LA DANIMARCA E LA RESISTENZA NONVIOLENTA AL NAZISMO: UN’ESPERIENZA DA RISCOPRIRE

Biblioteca DEA SABINA

LA DANIMARCA E LA RESISTENZA NONVIOLENTA AL NAZISMO: UN’ESPERIENZA DA RISCOPRIRE

LA DANIMARCA E LA RESISTENZA NONVIOLENTA
LA DANIMARCA E LA RESISTENZA NONVIOLENTA

Articolo di Irene Bracchi

La nonviolenza è un metodo di lotta che può raggiungere risultati evidenti.

Soprattutto se, invece che i morti, si contano le vite strappate al nemico.

Forse in pochi conoscono la storia di resistenza nonviolenta al nazismo della Danimarca, eppure è unica ed interessante perché mostra la potenza della nonviolenza e della resistenza passiva, anche quando l’avversario è un regime estremamente sanguinario e gode di mezzi infinitamente superiori.
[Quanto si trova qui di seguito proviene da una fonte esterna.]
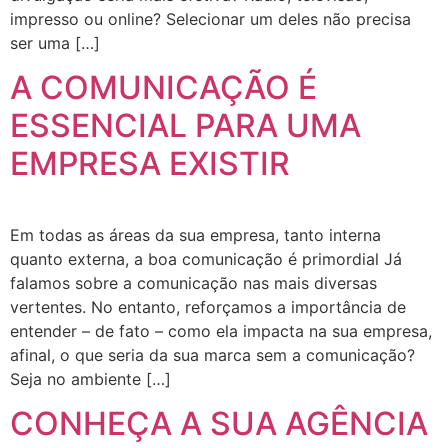
impresso ou online? Selecionar um deles não precisa
ser uma […]
A COMUNICAÇÃO É
ESSENCIAL PARA UMA
EMPRESA EXISTIR
Em todas as áreas da sua empresa, tanto interna
quanto externa, a boa comunicação é primordial Já
falamos sobre a comunicação nas mais diversas
vertentes. No entanto, reforçamos a importância de
entender – de fato – como ela impacta na sua empresa,
afinal, o que seria da sua marca sem a comunicação?
Seja no ambiente […]
CONHEÇA A SUA AGÊNCIA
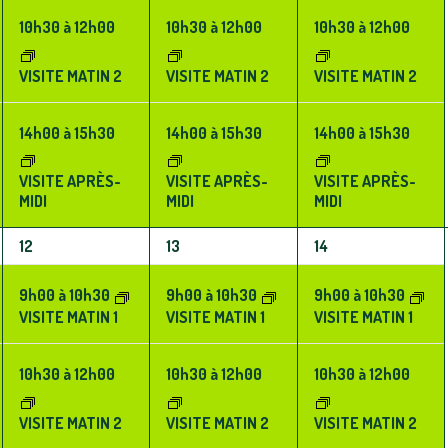
10h30
à
12h00
10h30
à
12h00
10h30
à
12h00
VISITE MATIN 2
VISITE MATIN 2
VISITE MATIN 2
14h00
à
15h30
14h00
à
15h30
14h00
à
15h30
VISITE APRÈS-
VISITE APRÈS-
VISITE APRÈS-
MIDI
MIDI
MIDI
3
3
3
12
13
14
ÉVÈNEMENTS,
ÉVÈNEMENTS,
ÉVÈNEMENTS,
9h00
à
10h30
9h00
à
10h30
9h00
à
10h30
VISITE MATIN 1
VISITE MATIN 1
VISITE MATIN 1
10h30
à
12h00
10h30
à
12h00
10h30
à
12h00
VISITE MATIN 2
VISITE MATIN 2
VISITE MATIN 2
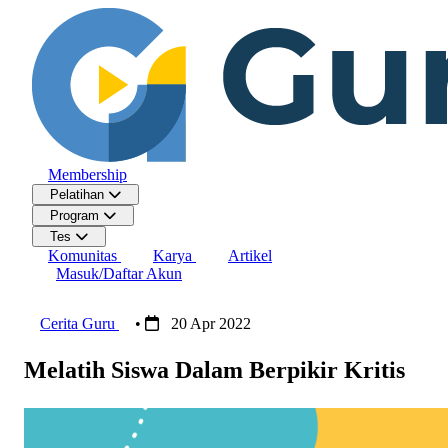
Membership
Pelatihan
Program
Tes
Komunitas
Karya
Artikel
Masuk/Daftar Akun
Cerita Guru
•
20 Apr 2022
Melatih Siswa Dalam Berpikir Kritis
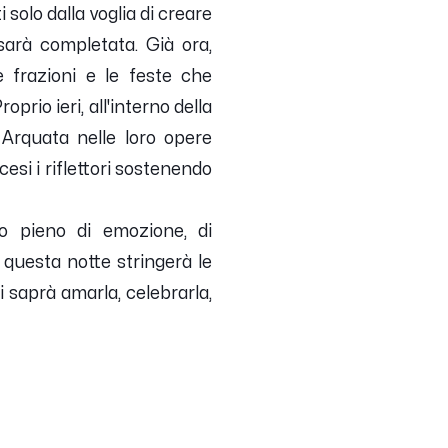
 solo dalla voglia di creare
sarà completata. Già ora,
 frazioni e le feste che
prio ieri, all'interno della
Arquata nelle loro opere
esi i riflettori sostenendo
io pieno di emozione, di
, questa notte stringerà le
 saprà amarla, celebrarla,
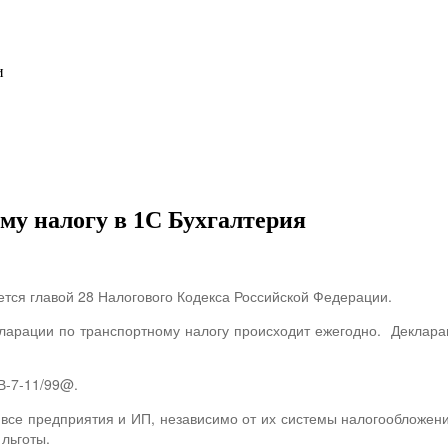
и
му налогу в 1С Бухгалтерия
ется главой 28 Налогового Кодекса Российской Федерации.
ларации по транспортному налогу происходит ежегодно.
Деклара
В-7-11/99@.
се предприятия и ИП, независимо от их системы налогообложения,
льготы.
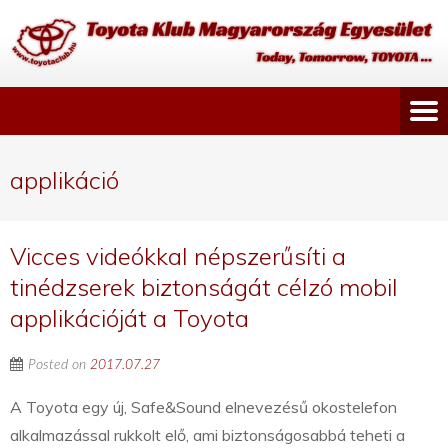
applikáció
Vicces videókkal népszerűsíti a
tinédzserek biztonságát célzó mobil
applikációját a Toyota
Posted on
2017.07.27
A Toyota egy új, Safe&Sound elnevezésű okostelefon
alkalmazással rukkolt elő, ami biztonságosabbá teheti a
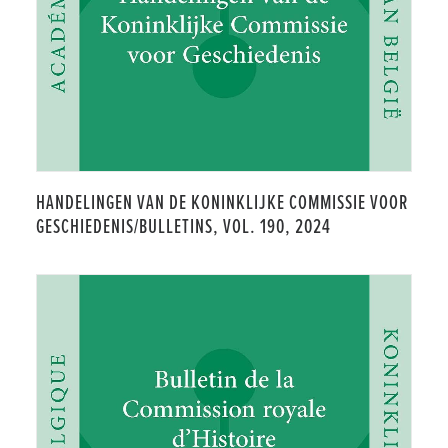
HANDELINGEN VAN DE KONINKLIJKE COMMISSIE VOOR
GESCHIEDENIS/BULLETINS, VOL. 190, 2024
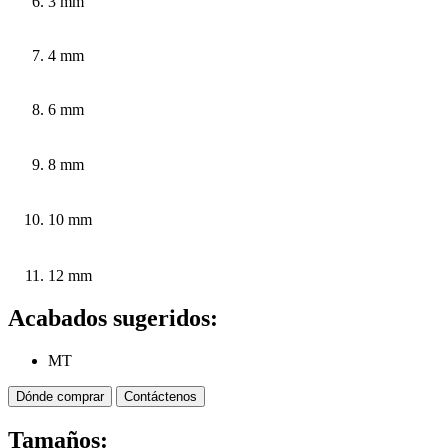
3 mm
4 mm
6 mm
8 mm
10 mm
12 mm
Acabados sugeridos:
MT
Dónde comprar
Contáctenos
Tamaños:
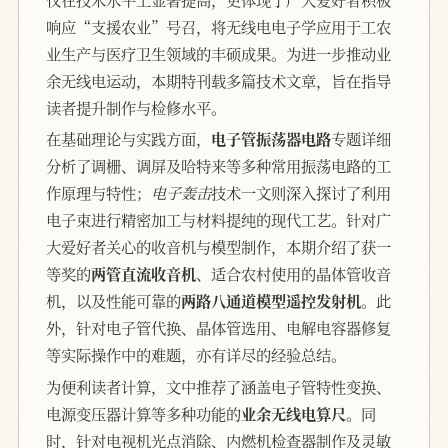
响应“支援农业”号召，将无线电电子学应用于工农
业生产与医疗卫生领域的丰硕成果。为进一步推动业
余无线电运动，本期特刊载多篇技术文章，旨在指导
读者提升制作与检修水平。
在基础理论与实践方面，
电子管振荡器电路
专题详细
分析了调栅、调屏及哈特来等多种常用振荡电路的工
作原理与特性；
电子轰击
技术一文则深入探讨了利用
电子束进行精密加工与材料提纯的现代工艺。针对广
大爱好者关心的收音机与模型制作，本期介绍了获一
等奖的
两管直流收音机
、适合农村使用的晶体管收音
机，以及性能可靠的
两路八通道模型遥控发射机
。此
外，针对电子管代换、晶体管选用、电解电容器修复
等实际操作中的难题，亦有详尽的经验总结。
为便利读者计算，文中推荐了涵盖电子管特性变换、
电源变压器计算等多种功能的
业余无线电算尺
。同
时，针对电视机光点消除、内燃机检查器制作及灵敏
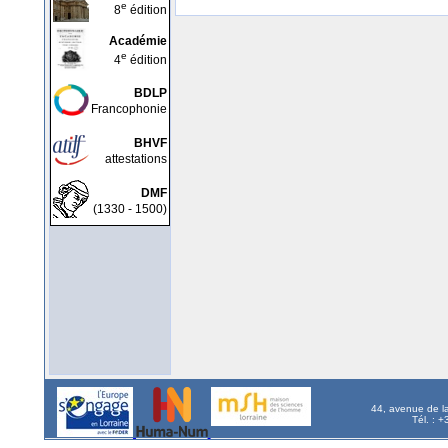
e
8
édition
Académie
e
4
édition
BDLP
Francophonie
BHVF
attestations
DMF
(1330 - 1500)
44, avenue de l
Tél. : 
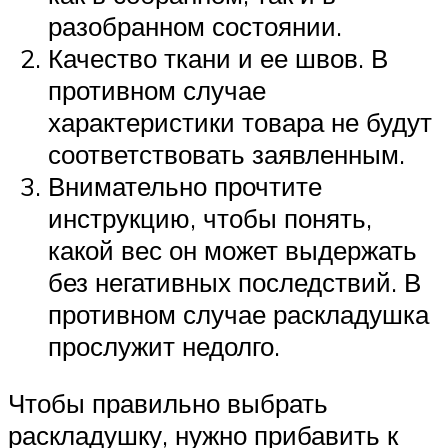
разобранном состоянии.
Качество ткани и ее швов. В
противном случае
характеристики товара не будут
соответствовать заявленным.
Внимательно прочтите
инструкцию, чтобы понять,
какой вес он может выдержать
без негативных последствий. В
противном случае раскладушка
прослужит недолго.
Чтобы правильно выбрать
раскладушку, нужно прибавить к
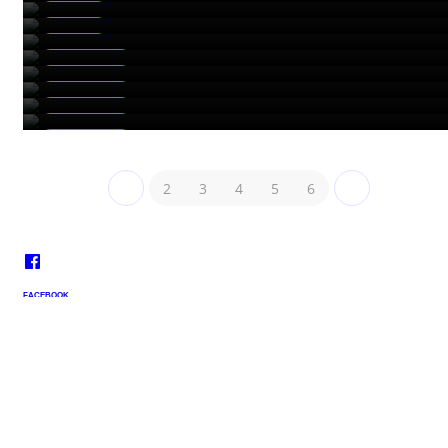
2024 에미레이트항공 합격자 SOYEON LEE
취업현황
2024 ETIHAD Training (Door Drill)
취업현황
2024 ETIHAD Training (Safety Equipment)
취업현황
2024 ETIHAD Training (Fire Drill)
트레이닝훈련
2024 ETIHAD Training (Wet Drill)
트레이닝훈련
2024 ETIHAD Training (Certificate)
트레이닝훈련
2024 ETIHAD Training
트레이닝훈련
트레이닝훈련
트레이닝훈련
2
3
4
5
6
FACEBOOK
페이스북페이지
Naver Blog
네이버 블로그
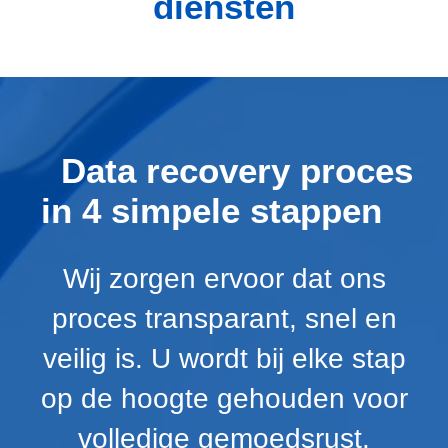
diensten
Data recovery proces
in 4 simpele stappen
Wij zorgen ervoor dat ons
proces transparant, snel en
veilig is. U wordt bij elke stap
op de hoogte gehouden voor
volledige gemoedsrust.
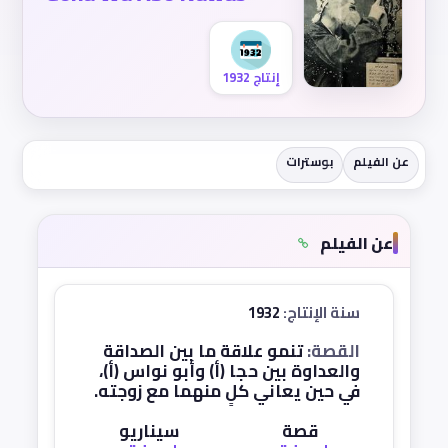
إنتاج 1932
عن الفيلم
بوسترات
عن الفيلم
سنة الإنتاج:
1932
القصة:
تنمو علاقة ما بين الصداقة
والعداوة بين حجا (أ) وأبو نواس (أ)،
في حين يعاني كلٍ منهما مع زوجته.
قصة
سيناريو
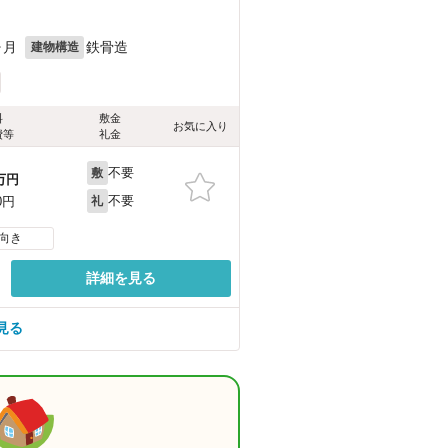
ヶ月
鉄骨造
建物構造
料
敷金
お気に入り
費等
礼金
不要
敷
万円
不要
0円
礼
向き
詳細を見る
見る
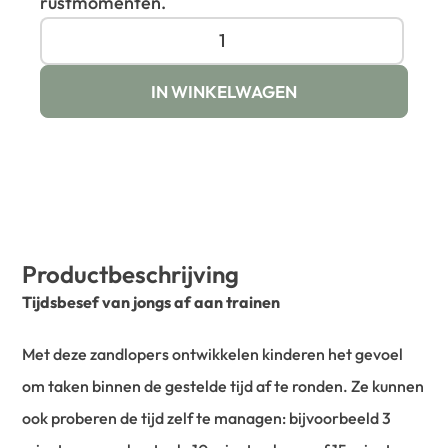
rustmomenten.
IN WINKELWAGEN
Productbeschrijving
Tijdsbesef van jongs af aan trainen
Met deze zandlopers ontwikkelen kinderen het gevoel
om taken binnen de gestelde tijd af te ronden. Ze kunnen
ook proberen de tijd zelf te managen: bijvoorbeeld 3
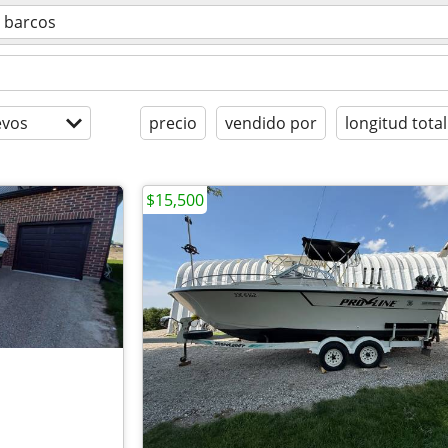
barcos
evos
precio
vendido por
longitud total
$15,500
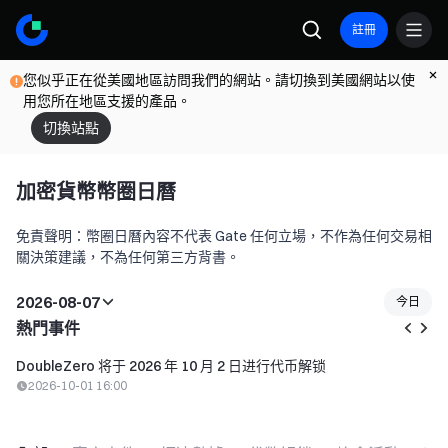
註冊
您似乎正在從美國地區訪問我們的網站。請切換到美國網站以使
用您所在地區支援的產品。
切換站點
加密貨幣幣圈日曆
免責聲明：幣圈日曆內容不代表 Gate 任何立場，不作為任何交易相
關決策建議，不為任何第三方背書。
2026-08-07
今日
熱門事件
KardiaChain 將於 2026 年 8 月推出行動入口公測版本
2026-08-17 16:00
Riferendosi all’esperienza danese, Hannah Arendt sosteneva che su questa storia si dovrebbero tenere lezioni obbligatorie in tutte le università, ove vi sia una facoltà di scienze politiche, per insegnare a quali risultati può arrivare una lotta nonviolenta, sorretta da un buon livello di coesione sociale e di riconoscimento popolare nelle istituzioni.

L’invasione nazista

Il 9 aprile 1940 la Danimarca viene invasa dalla Germania nazista. L’esercito danese in sole sei ore capitola, il governo socialdemocratico danese resta in carica e, pur protestando contro la violazione della neutralità, acconsente a misure come la messa al bando dei comunisti e al mantenimento di relazioni economiche con la Germania, diventando un simbolo di propaganda e lasciandosi usare come «vetrina democratica» del III Reich.

Alla limitata resistenza armata si affianca una più diffusa e sempre crescente non collaborazione civile incoraggiata e sostenuta dal re Cristiano X che sin da subito si era opposto all’obbligo per gli ebrei di portare la stella di Davide, e dal governo che già nell’ottobre 1942 era riuscito ad evitare l’introduzione delle leggi antiebraiche, minacciando di dimettersi e dichiarando che ogni attacco agli ebrei danesi avrebbe costituito un attacco alla Costituzione che garantiva l’uguaglianza di tutti i cittadini.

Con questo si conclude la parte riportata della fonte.